▶ _Exercise objective_
Your task is to find every line in the records that holds the string "Island" and copy it.

▶ _Extracted page text data_

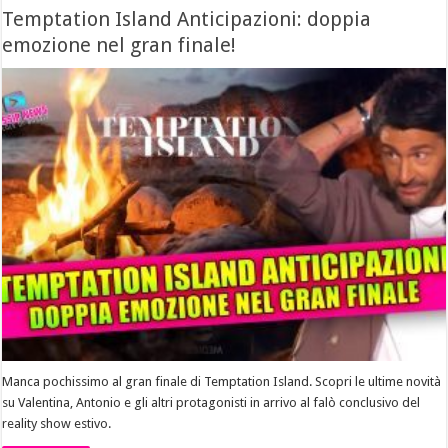
Temptation Island Anticipazioni: doppia
emozione nel gran finale!
Manca pochissimo al gran finale di Temptation Island. Scopri le ultime novità
su Valentina, Antonio e gli altri protagonisti in arrivo al falò conclusivo del
reality show estivo.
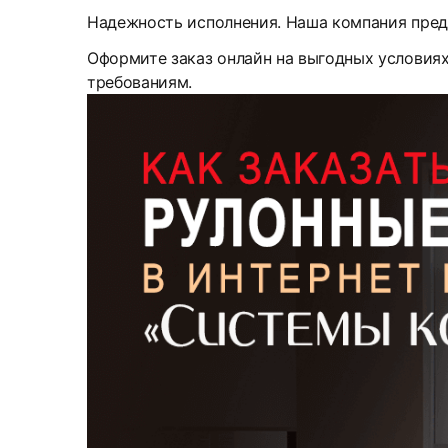
Надежность исполнения. Наша компания пред
Оформите заказ онлайн на выгодных условия
требованиям.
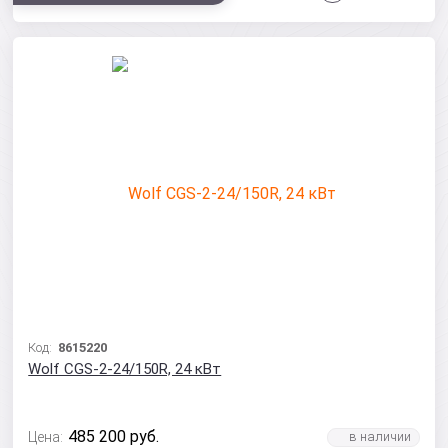
Код:
8615220
Wolf CGS-2-24/150R, 24 кВт
485 200
руб.
Цена:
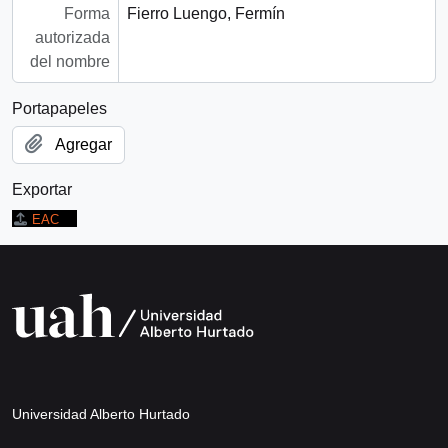
Forma
Fierro Luengo, Fermín
autorizada
del nombre
Portapapeles
Agregar
Exportar
EAC
Universidad Alberto Hurtado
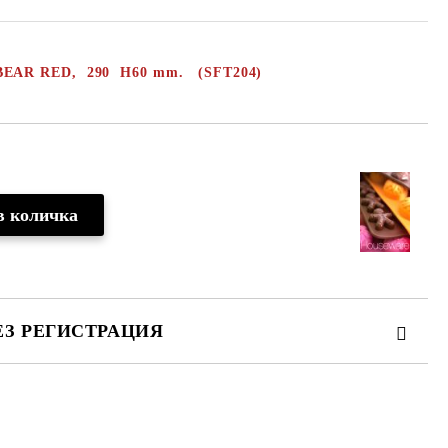
BEAR
RED
,
290 H60 mm. (SFT204)
ЕЗ РЕГИСТРАЦИЯ
те на работния ден.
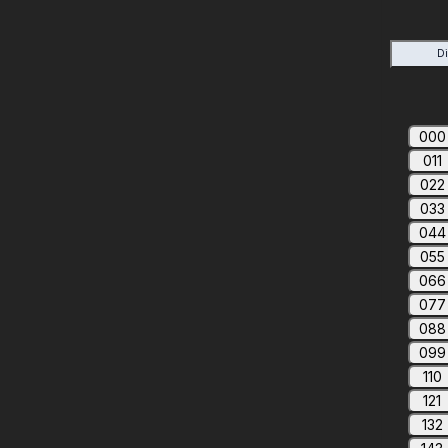
D
000
011
022
033
044
055
066
077
088
099
110
121
132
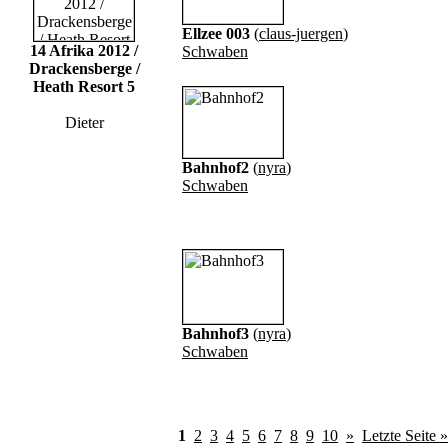
Ellzee 003
(
claus-juergen
)
14 Afrika 2012 /
Schwaben
Drackensberge /
Heath Resort 5
Dieter
Bahnhof2
(
nyra
)
Schwaben
Bahnhof3
(
nyra
)
Schwaben
1
2
3
4
5
6
7
8
9
10
»
Letzte Seite »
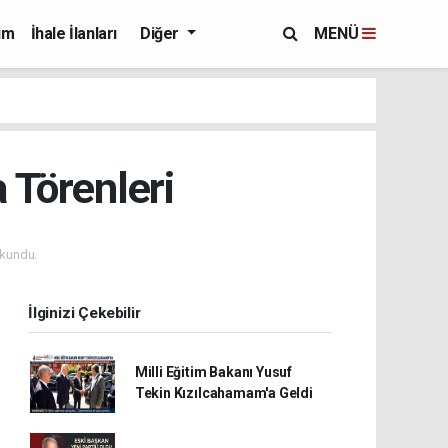
im
İhale İlanları
Diğer
MENÜ
 Törenleri
kundu.
İlginizi Çekebilir
Milli Eğitim Bakanı Yusuf
Tekin Kızılcahamam'a Geldi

▶ _Written answer_
Temptation Island Anticipazioni: doppia
Manca pochissimo al gran finale di Temptation Island. Scopri le ultime novità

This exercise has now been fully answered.